What to produce: Beginning with the line that contains "to helping you deliver high-quality apps and", restate each line below through the final one exactly, and exclude the pictures.

--- Records for this exercise Enclosed Below ---

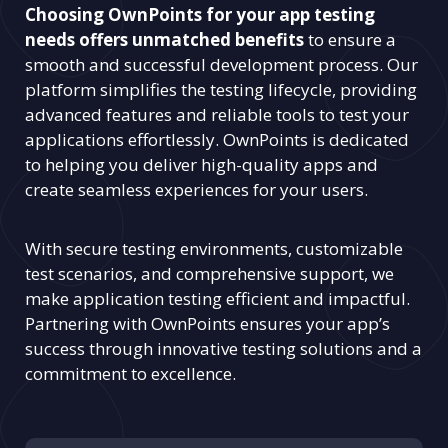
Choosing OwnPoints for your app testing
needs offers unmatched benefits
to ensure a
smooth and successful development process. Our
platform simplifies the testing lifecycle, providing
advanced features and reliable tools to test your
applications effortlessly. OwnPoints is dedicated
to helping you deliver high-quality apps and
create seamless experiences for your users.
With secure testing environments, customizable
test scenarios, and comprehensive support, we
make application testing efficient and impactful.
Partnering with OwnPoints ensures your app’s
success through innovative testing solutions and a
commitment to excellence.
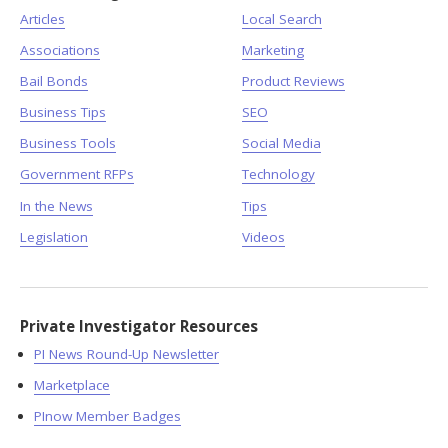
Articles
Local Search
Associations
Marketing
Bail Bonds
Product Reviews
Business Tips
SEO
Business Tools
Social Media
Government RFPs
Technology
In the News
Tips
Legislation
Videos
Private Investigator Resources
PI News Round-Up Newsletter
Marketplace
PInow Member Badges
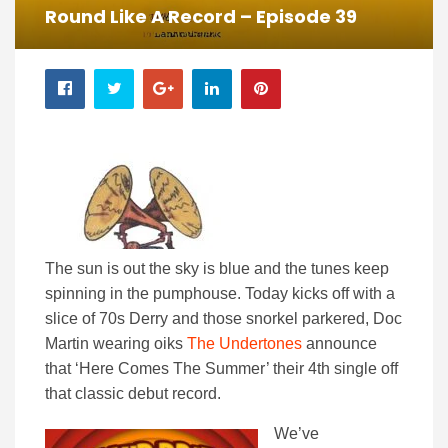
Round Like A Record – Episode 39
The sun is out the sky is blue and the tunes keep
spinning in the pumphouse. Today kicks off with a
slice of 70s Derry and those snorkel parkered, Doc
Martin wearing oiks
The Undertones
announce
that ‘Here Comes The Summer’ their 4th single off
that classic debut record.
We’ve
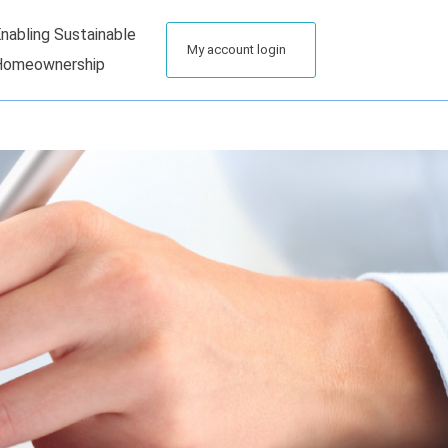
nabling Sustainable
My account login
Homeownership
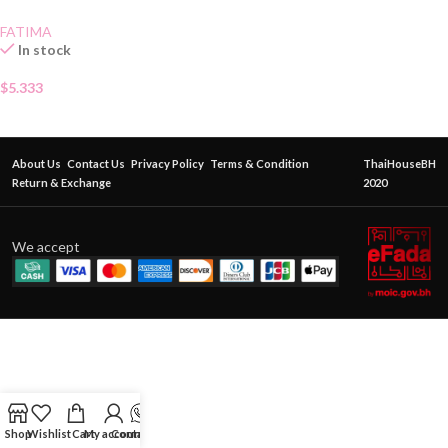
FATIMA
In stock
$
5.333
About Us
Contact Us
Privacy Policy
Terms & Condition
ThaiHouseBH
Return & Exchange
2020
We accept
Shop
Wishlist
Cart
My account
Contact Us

--- End of Enclosed Records for this exercise ---

Solution below:
to helping you deliver high-quality apps and
create seamless experiences for your users.
With secure testing environments, customizable
test scenarios, and comprehensive support, we
make application testing efficient and impactful.
Partnering with OwnPoints ensures your app’s
success through innovative testing solutions and a
commitment to excellence.
Articles
Local Search
Associations
Marketing
Bail Bonds
Product Reviews
Business Tips
SEO
Business Tools
Social Media
Government RFPs
Technology
In the News
Tips
Legislation
Videos
Private Investigator Resources
PI News Round-Up Newsletter
Marketplace
PInow Member Badges
Round Like A Record – Episode 39
The sun is out the sky is blue and the tunes keep
spinning in the pumphouse. Today kicks off with a
slice of 70s Derry and those snorkel parkered, Doc
Martin wearing oiks
The Undertones
announce
that ‘Here Comes The Summer’ their 4th single off
that classic debut record.
We’ve
nabling Sustainable
My account login
Homeownership
FATIMA
In stock
$
5.333
About Us
Contact Us
Privacy Policy
Terms & Condition
ThaiHouseBH
Return & Exchange
2020
We accept
Shop
Wishlist
Cart
My account
Contact Us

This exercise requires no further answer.